▶ _ABOUT THIS EXERCISE_
Give the records again exactly. Pictures do not belong in the copy.

Transcribed page contents:
■ ■ ■ ■ ■ ■ ■

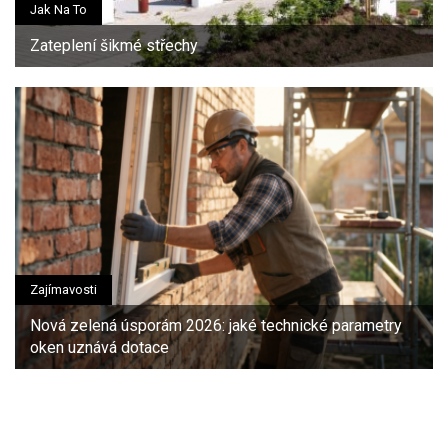
Jak Na To
Zateplení šikmé střechy
Zajímavosti
Nová zelená úsporám 2026: jaké technické parametry
oken uznává dotace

■ ■ ■ ■ ■ ■ ■

▶ _ANSWER SPACE_
Jak Na To
Zateplení šikmé střechy
Zajímavosti
Nová zelená úsporám 2026: jaké technické parametry
oken uznává dotace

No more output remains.